"O pior de tudo é que estava morrendo gente aos borbotões, e o governo dizia nas ruas e nas folhas que a gripe era benigna. Certo dia, as folhas noticiaram mais de 500 óbitos, e mesmo assim a gripe era benigna, benigna, benigna. (...) As mortes eram tantas que não se dava conta do sepultamento dos corpos". Depoimento do sobrevivente Nélson Antônio Freire para Adriana da Costa Goulart, no estudo Revisitando a espanhola: a gripe pandêmica de 1918 no Rio de Janeiro.
O incrédulo testemunho sobre a devastação que a gripe de 1918 causou no Rio de Janeiro serve para nos convencer de que, sim, algumas coisas melhoram ao longo do tempo – e outras se repetem malignamente como sol nas manhãs. Atacado hoje por uma pandemia que evoca a da peste negra, no século XIV, e a da gripe espanhola, no primeiro quartel do século XX, o planeta reuniu um acervo de equipamentos para enfrentar a calamidade gigantesca que seres infinitamente pequenos, como vírus e bactérias, infligem à humanidade.
No Brasil, a legislação evoluiu como em todos os campos do Direito, para proteger os cidadãos vítimas não só das doenças, mas também dos que infringem as leis que regulam o combate às enfermidades.
Tão logo a epidemia instalou-se no país, a Comissão de Defesa do Consumidor da OAB São Paulo preparou a Cartilha Direitos do Consumidor - Covid-19 para orientar advogados e os cidadãos em pontos, como quebra de contrato, aumento abusivo de preços e atendimento dos planos de saúde.
As leis penais também evoluíram. O Código Criminal do Império de 1890 era omisso quanto a delitos, como a propagação individual de doenças ou desrespeito às normas preventivas editadas pelo poder público. Tais diretrizes constavam mais dos códigos sanitários municipais.
Mas, em 1940, o novo Diploma promulgado pelo Estado Novo já levava em conta os traumas do país em epidemias. Ainda hoje em vigor em sua maior parte, o Código Penal estabelece a responsabilização daquele que "causar epidemia, mediante a propagação de germes patogênicos", fixada pena de reclusão de dez a 15 anos, dobrada se do fato resultar morte, como preceitua o artigo 267.
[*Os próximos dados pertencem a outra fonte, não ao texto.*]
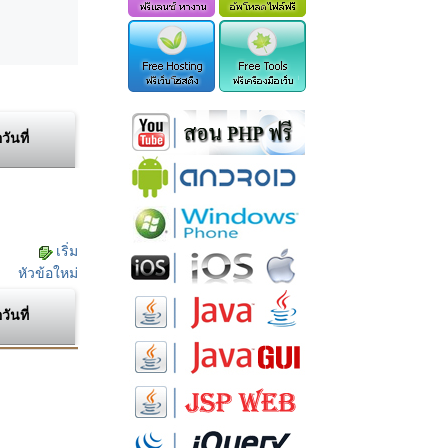
อวันที่
เริ่ม
หัวข้อใหม่
อวันที่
Já o artigo 268 do CP alcança quem "infringir determinação do poder público, destinada a impedir introdução ou propagação de doença contagiosa". Pena: detenção, de um mês a um ano, e multa. Cabe lembrar, aqui, a previsão mais severa contida no artigo 1º da Lei nº 8.072/90, em inciso incluído pela Lei nº 8.930, de 1994, a tornar hediondo o crime de epidemia, consumado ou tentado.
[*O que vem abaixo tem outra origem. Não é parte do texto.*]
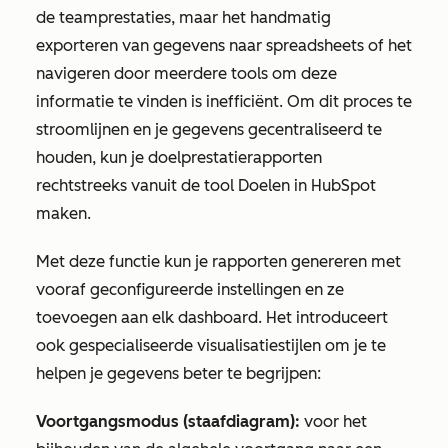
de teamprestaties, maar het handmatig
exporteren van gegevens naar spreadsheets of het
navigeren door meerdere tools om deze
informatie te vinden is inefficiënt. Om dit proces te
stroomlijnen en je gegevens gecentraliseerd te
houden, kun je doelprestatierapporten
rechtstreeks vanuit de tool
Doelen
in HubSpot
maken.
Met deze functie kun je rapporten genereren met
vooraf geconfigureerde instellingen en ze
toevoegen aan elk dashboard. Het introduceert
ook gespecialiseerde visualisatiestijlen om je te
helpen je gegevens beter te begrijpen:
Voortgangsmodus (staafdiagram):
voor het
Embora seja sempre mais recomendada a adoção de medidas preventivas, o Direito Penal apresenta enquadramento específico para hipóteses relacionadas a todos aqueles que, de forma deliberada, contribuem para a expansão ao desdenhar da epidemia, mediante manifestações em mídias sociais e comportamentos contrários à orientação das autoridades sanitaristas, lembrando que, como a lei é medida de todas as coisas, aplicada indistintamente, qualquer um que a inobserve estará sujeito à tipificação penal.